新宿で女遊びに明け暮れる一方、野球や法律の勉強に懸命に取り組んだ。

後に三木夫人となり、早稲田小町と呼ばれて学生から人気だった天野かね子とのなれそめもこの頃である。

1905年(明治38年)に日本銀行に入行、門司支店に配属となるが、ポーツマス条約に反対する政府弾劾演説会に飛び入り参加し、桂太郎内閣退陣を要求する演説をして服務規定違反を問われ免職となる。

1907年(明治40年)、高等文官試験(司法科)に合格、東京地方裁判所司法官補に任じられるが、宮仕えは性格にあわず、7ヵ月後、弁護士となる。

同年、天野かね子と結婚。

初当選した1917年(大正6年)の第13回衆議院議員総選挙の演説会において、立憲政友会の候補、坪谷善四郎が「名前は言わないが、某候補は家賃を2年分も払っていない。米屋にも、1年以上ためている。このような男が、国家の選良として、議政壇上で、国政を議することができるでありましょうか。この一事をもってしても某候補のごときは、いさぎよく立候補を辞退すべきものと、私は信ずるのであります」と三木を批判した。すると三木は次の演説会場で、「某候補がしきりと、借金のあるものが立候補しているのはけしからんと、攻撃しているそうだが、その借金がある某候補とは、かく言う不肖この三木武吉であります。
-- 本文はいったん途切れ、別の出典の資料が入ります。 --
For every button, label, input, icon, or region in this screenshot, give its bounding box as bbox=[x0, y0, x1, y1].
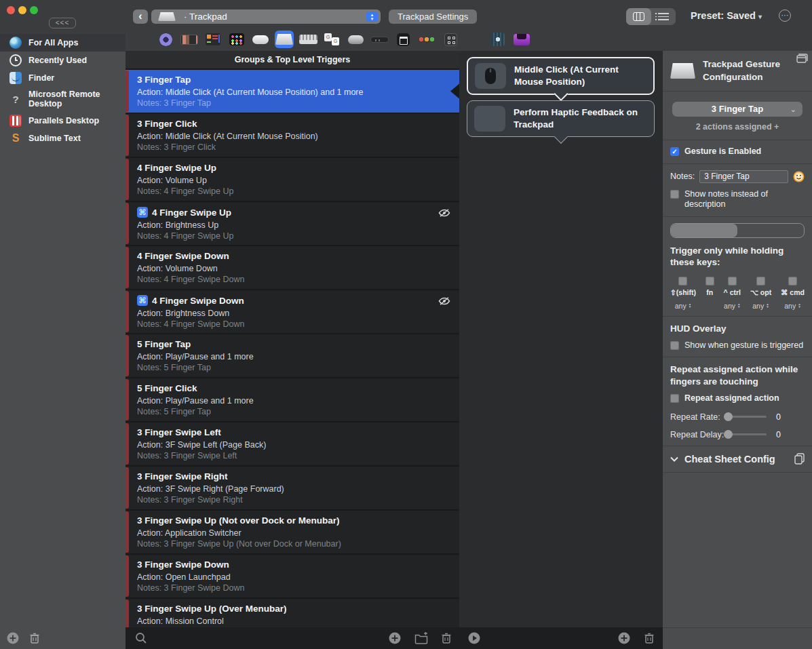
stepper-icon[interactable]: ▲▼ bbox=[366, 12, 378, 22]
sidebar-app-item[interactable]: Finder bbox=[0, 69, 125, 87]
maximize-window-button[interactable] bbox=[30, 6, 38, 14]
device-tab[interactable] bbox=[275, 31, 294, 48]
delete-app-icon[interactable] bbox=[28, 632, 41, 644]
sidebar-app-item[interactable]: S Sublime Text bbox=[0, 130, 125, 147]
window-panel-icon[interactable] bbox=[796, 54, 808, 63]
hud-show-checkbox[interactable] bbox=[670, 341, 679, 350]
trigger-row[interactable]: 5 Finger Click Action: Play/Pause and 1 … bbox=[125, 378, 459, 421]
sublime-icon: S bbox=[9, 132, 22, 144]
trigger-row[interactable]: 5 Finger Tap Action: Play/Pause and 1 mo… bbox=[125, 334, 459, 377]
modifier-any-dropdown[interactable]: any ▲▼ bbox=[675, 302, 691, 310]
device-tab[interactable] bbox=[441, 31, 460, 48]
device-tab[interactable] bbox=[322, 31, 341, 48]
modifier-any-dropdown[interactable]: any ▲▼ bbox=[784, 302, 800, 310]
back-button[interactable]: ‹ bbox=[133, 9, 148, 24]
repeat-checkbox[interactable] bbox=[670, 394, 679, 403]
modifier-any-dropdown[interactable]: any ▲▼ bbox=[724, 302, 740, 310]
hud-overlay-section: HUD Overlay Show when gesture is trigger… bbox=[663, 317, 812, 357]
device-tab[interactable] bbox=[488, 31, 507, 48]
close-window-button[interactable] bbox=[7, 6, 15, 14]
device-tab[interactable] bbox=[156, 31, 175, 48]
device-tab[interactable] bbox=[512, 31, 531, 48]
trackpad-settings-button[interactable]: Trackpad Settings bbox=[389, 9, 477, 24]
device-tab[interactable] bbox=[204, 31, 223, 48]
search-icon[interactable] bbox=[135, 632, 147, 644]
trigger-row[interactable]: 3 Finger Tap Action: Middle Click (At Cu… bbox=[125, 70, 459, 113]
trackpad-icon bbox=[275, 34, 293, 45]
more-options-icon[interactable]: ⋯ bbox=[779, 9, 791, 22]
trigger-list-header: Groups & Top Level Triggers bbox=[125, 51, 459, 68]
minimize-window-button[interactable] bbox=[18, 6, 26, 14]
panel-header: Trackpad Gesture Configuration bbox=[663, 51, 812, 92]
device-tab[interactable] bbox=[417, 31, 436, 48]
repeat-rate-slider[interactable] bbox=[724, 416, 767, 418]
columns-view-button[interactable] bbox=[626, 8, 651, 25]
trigger-row[interactable]: 3 Finger Swipe Down Action: Open Launchp… bbox=[125, 555, 459, 597]
device-tab[interactable] bbox=[251, 31, 270, 48]
config-tab[interactable] bbox=[737, 224, 804, 237]
cheat-sheet-disclosure[interactable]: Cheat Sheet Config bbox=[670, 452, 805, 466]
attached-action-card[interactable]: Perform Haptic Feedback on Trackpad bbox=[467, 100, 655, 137]
trigger-title: 3 Finger Click bbox=[137, 119, 197, 129]
trigger-row[interactable]: 3 Finger Swipe Up (Not over Dock or Menu… bbox=[125, 511, 459, 553]
show-notes-checkbox[interactable] bbox=[670, 190, 679, 199]
device-tab[interactable] bbox=[346, 31, 365, 48]
trigger-action: Action: Brightness Down bbox=[137, 309, 439, 318]
trigger-row[interactable]: ⌘ 4 Finger Swipe Down Action: Brightness… bbox=[125, 290, 459, 333]
modifier-checkbox[interactable] bbox=[705, 277, 714, 286]
gesture-enabled-checkbox[interactable]: ✓ bbox=[670, 147, 679, 156]
add-app-icon[interactable] bbox=[7, 632, 19, 644]
gesture-type-dropdown[interactable]: 3 Finger Tap ⌄ bbox=[672, 102, 803, 117]
modifier-checkbox[interactable] bbox=[678, 277, 687, 286]
device-tab[interactable] bbox=[393, 31, 412, 48]
config-tab[interactable] bbox=[671, 224, 737, 237]
device-tab[interactable] bbox=[465, 31, 484, 48]
modifier-checkbox[interactable] bbox=[788, 277, 797, 286]
add-action-icon[interactable] bbox=[618, 632, 630, 644]
sidebar-app-item[interactable]: Parallels Desktop bbox=[0, 112, 125, 130]
trigger-row[interactable]: 4 Finger Swipe Up Action: Volume Up Note… bbox=[125, 158, 459, 201]
delete-trigger-icon[interactable] bbox=[440, 632, 452, 644]
list-view-button[interactable] bbox=[651, 8, 676, 25]
trigger-row[interactable]: 3 Finger Swipe Left Action: 3F Swipe Lef… bbox=[125, 422, 459, 465]
notes-input[interactable]: 3 Finger Tap bbox=[699, 170, 788, 183]
eye-slash-icon[interactable] bbox=[438, 208, 450, 218]
touch-bar-icon bbox=[180, 35, 198, 45]
attached-action-card[interactable]: Middle Click (At Current Mouse Position) bbox=[467, 57, 655, 95]
preset-menu[interactable]: Preset: Saved ▾ bbox=[691, 10, 762, 21]
add-group-icon[interactable] bbox=[414, 632, 428, 644]
cmd-modifier-badge-icon: ⌘ bbox=[137, 207, 148, 218]
add-trigger-icon[interactable] bbox=[389, 632, 401, 644]
sidebar-app-item[interactable]: Recently Used bbox=[0, 52, 125, 69]
trigger-row[interactable]: 3 Finger Click Action: Middle Click (At … bbox=[125, 114, 459, 157]
modifier-checkbox[interactable] bbox=[756, 277, 765, 286]
trigger-title: 3 Finger Swipe Down bbox=[137, 559, 229, 570]
copy-icon[interactable] bbox=[794, 453, 805, 465]
config-panel: Trackpad Gesture Configuration 3 Finger … bbox=[663, 51, 812, 627]
device-tab[interactable] bbox=[227, 31, 246, 48]
trigger-row[interactable]: ⌘ 4 Finger Swipe Up Action: Brightness U… bbox=[125, 202, 459, 245]
sidebar-app-item[interactable]: For All Apps bbox=[0, 34, 125, 52]
modifier-checkbox[interactable] bbox=[728, 277, 737, 286]
repeat-section: Repeat assigned action while fingers are… bbox=[663, 357, 812, 446]
collapse-sidebar-button[interactable]: <<< bbox=[49, 18, 76, 28]
trigger-row[interactable]: 3 Finger Swipe Up (Over Menubar) Action:… bbox=[125, 599, 459, 627]
device-tab[interactable] bbox=[370, 31, 389, 48]
sidebar-app-item[interactable]: ? Microsoft Remote Desktop bbox=[0, 87, 125, 112]
smiley-icon[interactable] bbox=[793, 171, 805, 182]
run-action-icon[interactable] bbox=[468, 632, 480, 644]
device-tab[interactable] bbox=[298, 31, 317, 48]
repeat-delay-slider[interactable] bbox=[724, 433, 767, 435]
actions-assigned-label[interactable]: 2 actions assigned + bbox=[670, 122, 805, 134]
device-tab[interactable] bbox=[180, 31, 199, 48]
columns-view-icon bbox=[633, 12, 644, 21]
trigger-row[interactable]: 4 Finger Swipe Down Action: Volume Down … bbox=[125, 246, 459, 289]
modifier-any-dropdown[interactable]: any ▲▼ bbox=[752, 302, 769, 310]
purple-device-icon bbox=[514, 34, 530, 45]
trigger-row[interactable]: 3 Finger Swipe Right Action: 3F Swipe Ri… bbox=[125, 467, 459, 509]
device-select-dropdown[interactable]: · Trackpad ▲▼ bbox=[151, 9, 381, 24]
trigger-notes: Notes: 4 Finger Swipe Up bbox=[137, 186, 439, 196]
delete-action-icon[interactable] bbox=[643, 632, 655, 644]
trigger-notes: Notes: 3 Finger Swipe Right bbox=[137, 495, 439, 505]
eye-slash-icon[interactable] bbox=[438, 296, 450, 306]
三木は貧乏ですから、借金があります。米屋といわれたが、それは山吹町の山下米屋であります。1年以上借金をためているといわれたがそれは間違いで、じつは2年以上もたまっております。家賃もためているのは2年以上ではない。正確にいいますれば、3年以上も支払いを待ってもらっておるわけです。間違いはここに正しておきます」と反論し、会場は拍手と爆笑に包まれ、「えらいぞ、借金王」と野次が飛んだ。その会場には、三木の大家や借金先の山下米店の主人山下辰次郎も来ており、その後、三木に促されて両者とも立ち上がった。その時山下が「私は米屋の山下です。どうか皆さん、三木先生をご支援願います」と述べ、すっかり参った坪谷はそれ以来三木の借金の話をしなくなった。

戦後、公職追放解除後の第25回衆議院議員総選挙では、選挙中の立会演説会で対立候補の福家俊一から「戦後男女同権となったものの、ある有力候補のごときは妾を4人も持っている。かかる不徳義漢が国政に関係する資格があるか」と批判された。ところが、次に演壇に立った三木は「私の前に立ったフケ(=福家)ば飛ぶような候補者がある有力候補と申したのは、不肖この三木武吉であります。なるべくなら、皆さんの貴重なる一票は、先の無力候補に投ぜられるより、有力候補たる私に…と、三木は考えます。なお、正確を期さねばならんので、さきの無力候補の数字的間違いを、ここで訂正しておきます。私には、妾が4人あると申されたが、事実は5人であります。5を4と数えるごとき、小学校一年生といえども、恥とすべきであります。1つ数え損なったとみえます。ただし、5人の女性たちは、今日ではいずれも老来廃馬と相成り、役には立ちませぬ。が、これを捨て去るごとき不人情は、三木武吉にはできませんから、みな今日も養っております」と愛人の存在をあっさりと認め、さらに詳細を訂正し、聴衆の爆笑と拍手を呼んだ。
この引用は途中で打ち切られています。